I read more things, from the library. I read a book by William Faulkner where the word “uppity” appeared.
But why did people around me seem to dislike Ali so much? So what? What investment did they have in him being subservient if they didn’t even know him or have to be around him?
(This took me a long time to understand; I had to shelve it for years and years, but I did get there.)
Some people were not racist, they said. They just disliked him because he dodged his duty in Vietnam.
Oh, that was bad. It was bad to do that. Why did he do that? He couldn’t be a physical coward; he was a boxer. Why did he do that? More reading, in my school library, and the quote that has been making the rounds since Ali’s passing:
“Why should they ask me to put on a uniform and go 10,000 miles from home and drop bombs and bullets on Brown people in Vietnam while so-called Negro people in Louisville are treated like dogs and denied simple human rights? No I’m not going 10,000 miles from home to help murder and burn another poor nation simply to continue the domination of white slave masters of the darker people the world over. This is the day when such evils must come to an end. I have been warned that to take such a stand would cost me millions of dollars. But I have said it once and I will say it again. The real enemy of my people is here. I will not disgrace my religion, my people or myself by becoming a tool to enslave those who are fighting for their own justice, freedom and equality. If I thought the war was going to bring freedom and equality to 22 million of my people they wouldn’t have to draft me, I’d join tomorrow. I have nothing to lose by standing up for my beliefs. So I’ll go to jail, so what? We’ve been in jail for 400 years.”
That didn’t strike me as ‘not knowing one’s place” or dodging anything. It struck me as valid reasoning. (One of the curses of being a little Asperger kid is that for me at least, you are swayed by valid arguments well beyond what those in your social circle want, and thus you risk being reviled when you take the side of reason against traditions or norms, which generally have to do with how people view the soundness of the premises. This is the biography of my entire life in two sentences.)

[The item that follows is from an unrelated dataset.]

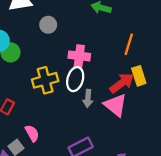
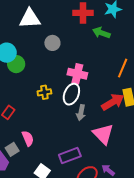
yellow cross: (45, 80) -> (44, 92), size x0.6
pink triangle: (115, 105) -> (103, 134), moved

And why did Muhammad Ali and Kareem Abdul Jabbar have such cool names? Those names were lots cooler than my name. “They changed their names from their real names.”
Why did they do that? Can I do that, to a name I like better? (This is, along with cutting one’s own hair and thus, risking not being pretty, apparently a huge sin as it meant you weren’t entirely defined and controlled by your parents, which you should be. Obey. Obey. Obey: the drum beat of a working class kid’s childhood. Even when there is no sound reason to obey, obey, dammit.)

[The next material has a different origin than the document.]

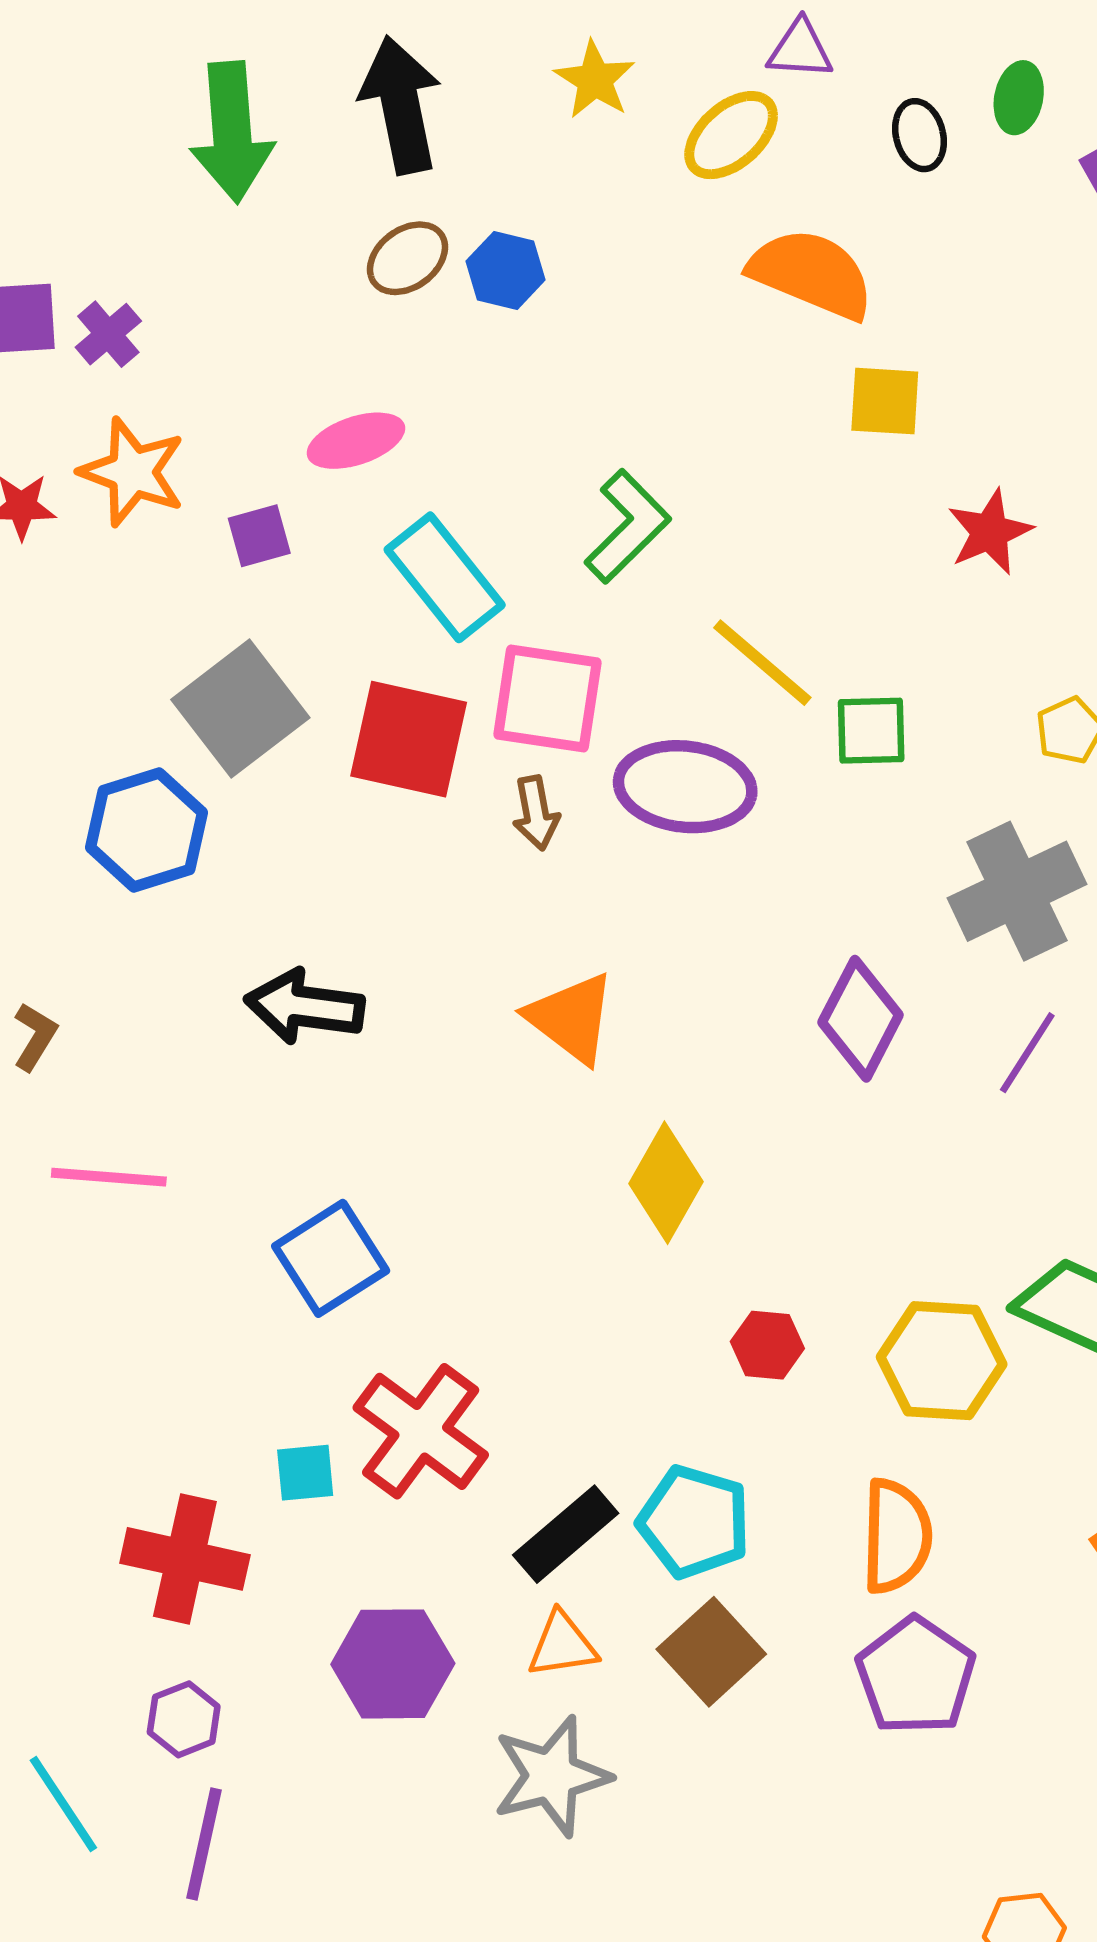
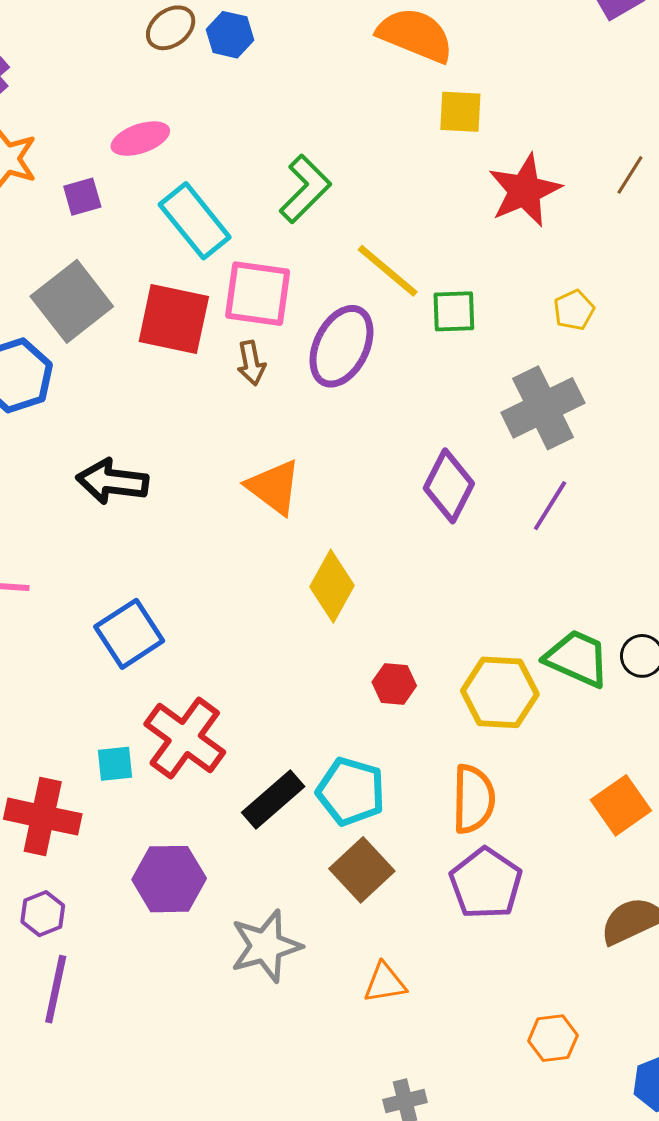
red star: (990, 532) -> (525, 190), size x1.4
purple ellipse: (685, 787) -> (341, 346), turned -70
orange triangle: (562, 1645) -> (385, 983), moved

So I did some more reading. Cassius Clay and Lou Alcinder. I had to admit, I thought the name Cassius was cool, too. But I could understand the rest: not wanting to inherit the name of a line of slave masters. Wanting to start a different tradition, one that rejected the ones where you were always on the bottom, and that told others of like mind that you have publicly and visibly joined them.
That made sense.
What is the Nation of Islam? What do they do? What is Islam? What do they believe?
I wasn’t allowed to watch Roots. So I read it instead (nobody paid any attention to my reading) right in the middle of my fascination with Magic Johnson, who could pass a basketball like nobody before.
WTFFFFFFFFFFFFFFFFFFFFFFFFFF. Human beings did that stuff to other human beings? And we wonder why people want reparations?
Muhammad Ali was a leader, and great leaders are an education in themselves.
Parkinson’s knocked down Ali for the last time last week, at the age of 74, which is tragically young for a man who in his youth had trained his body to beyond perfection. I am glad it seems his family got to come say goodbye.
Edited to add: dang it! I hit publish on this post before I proofed it, and it had Mr. Ali’s spelled wrong! My apologies. I meant to check it and published before I did. Dork.